Random forests have the advantage that they can determine the relative importance of each feature easily. Scikit-learn does this by checking how much the tree nodes that use that feature reduce impurity on average, across all trees in the forest. This can be done as follow:

model_forest.fit(X_train, y_train)

feature_importances = model_forest['randomforestregressor'].feature_importances_
std = np.std([tree.feature_importances_ for tree in model_forest['randomforestregressor'].estimators_], axis=0)

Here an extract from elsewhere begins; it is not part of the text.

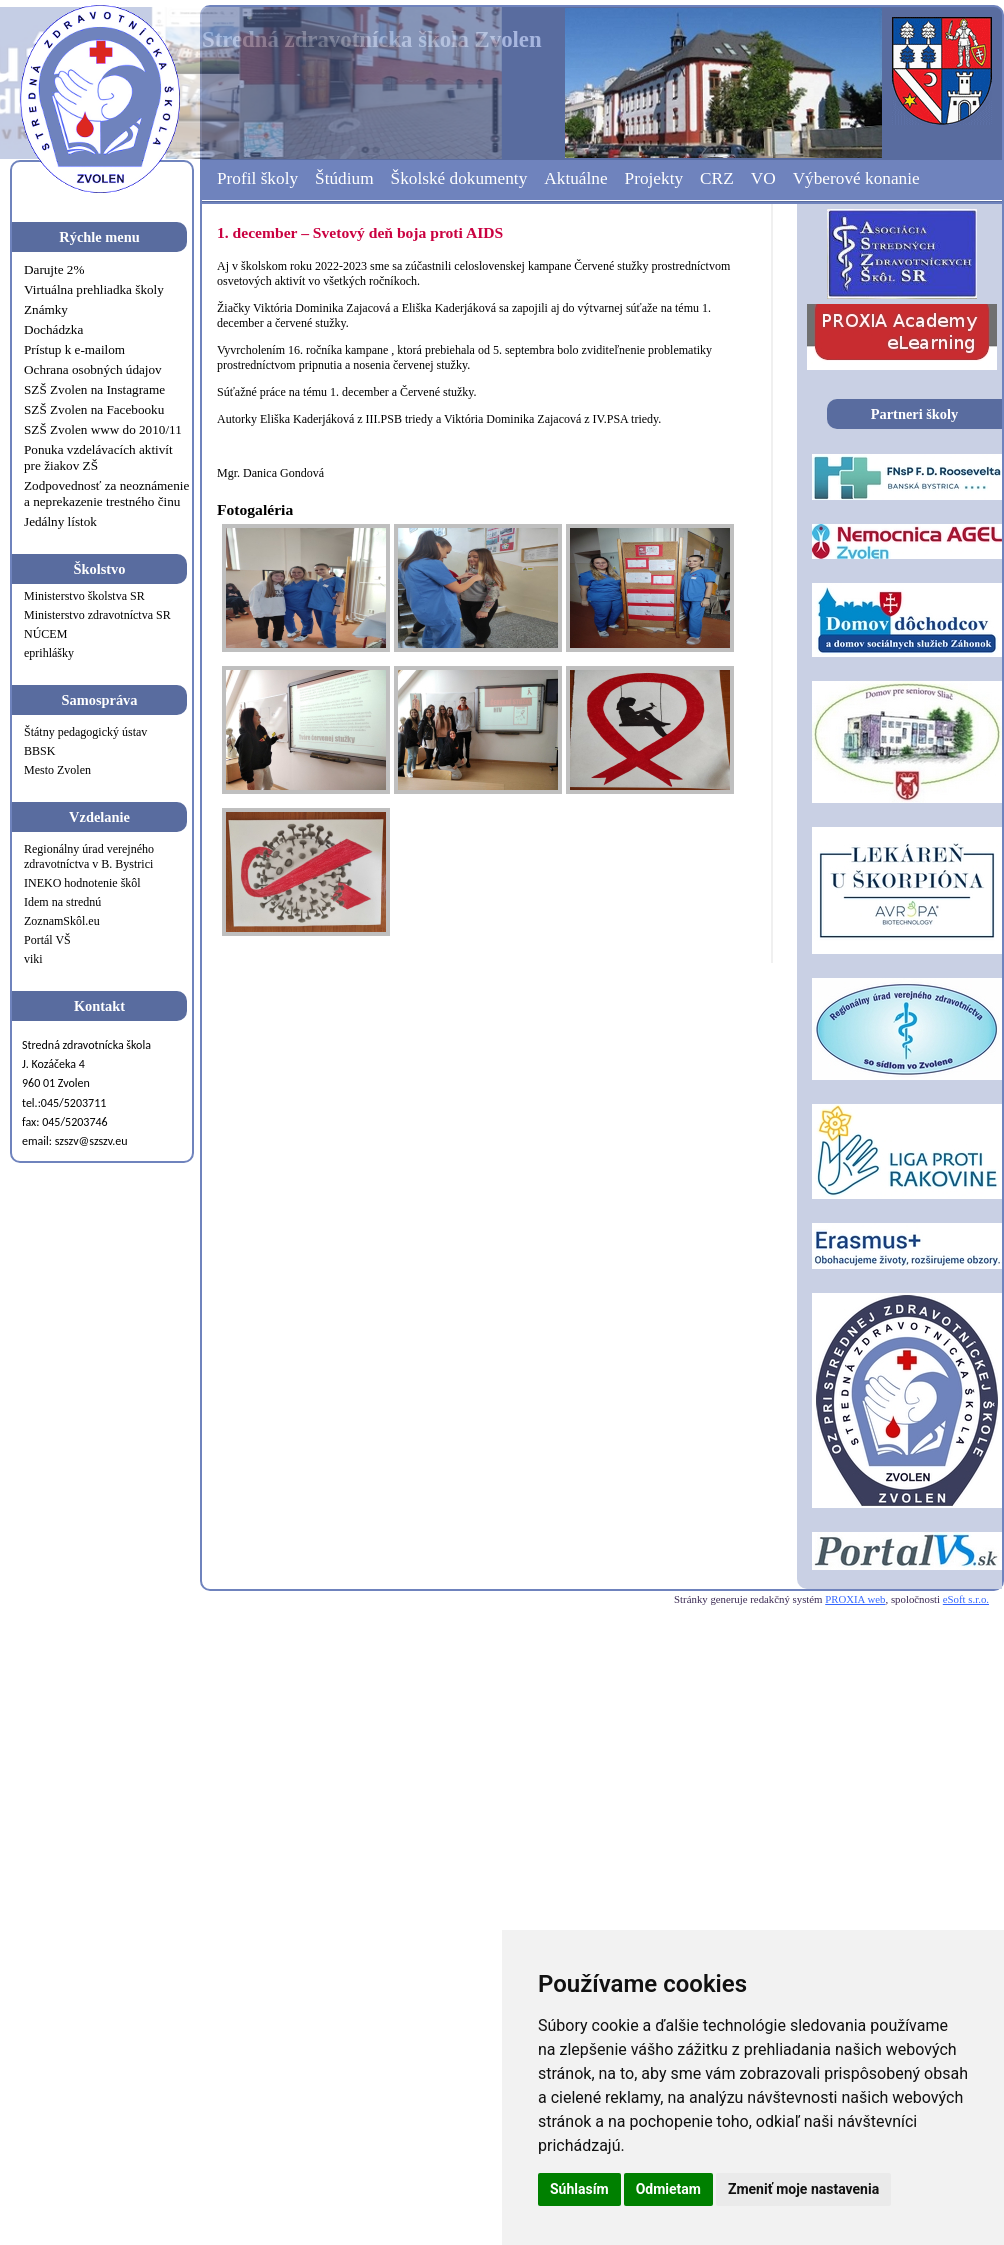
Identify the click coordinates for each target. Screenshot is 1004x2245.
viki (33, 959)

forest_importances = pd.Series(feature_importances, index=model_forest['columntransformer'].get_feature_names_out())

fig, ax = plt.subplots()
forest_importances.plot.bar(yerr=std, ax=ax)
ax.set_title("feature importances")
ax.set_ylabel("mean decrease in impurity")
fig.tight_layout()

sorted(zip(feature_importances, model_forest['columntransformer'].get_feature_names_out()),reverse=True)
[(np.float64(0.3840784862281904), 'num__q-acc'),
 (np.float64(0.25286800830658557), 'num__bo-donor'),
 (np.float64(0.18254105585465052), 'num__q-donor'),
 (np.float64(0.07477051640632408), 'num__q-hatom'),
 (np.float64(0.024520316925131888), 'num__dist-ah'),
 (np.float64(0.023382116265997534), 'num__dist-dh'),
 (np.float64(0.022435614588414907), 'cat__atomtype-acc_F'),
 (np.float64(0.020486101713881696), 'num__bo-acc'),
 (np.float64(0.005285003523203828), 'cat__atomtype-don_O'),
 (np.float64(0.0027381601587412444), 'cat__atomtype-don_N'),
 (np.float64(0.0027354143627047792), 'cat__atomtype-acc_N'),
 (np.float64(0.0023563255542269883), 'cat__atomtype-don_S'),
 (np.float64(0.0010909237815835448), 'cat__atomtype-acc_O'),
 (np.float64(0.00031018610075453764), 'cat__atomtype-acc_S'),
 (np.float64(0.00025665224755813215), 'cat__atomtype-don_F'),
 (np.float64(0.00014511798205036697), 'cat__atomtype-acc_Cl')]
../_images/39e4e0711fe86c8329ef7adf2df19e150f9ec0e30c6c421ff49326d256bf60ec.png

Please note, feature analysis based on mean decrease in impurity has a bias toward high-cardinality features, e.g. features with many unique categories or levels. Nonetheless, it is very handy to get a quick understanding of what features matter. Thus, it is helpful if you need to perform feature selection.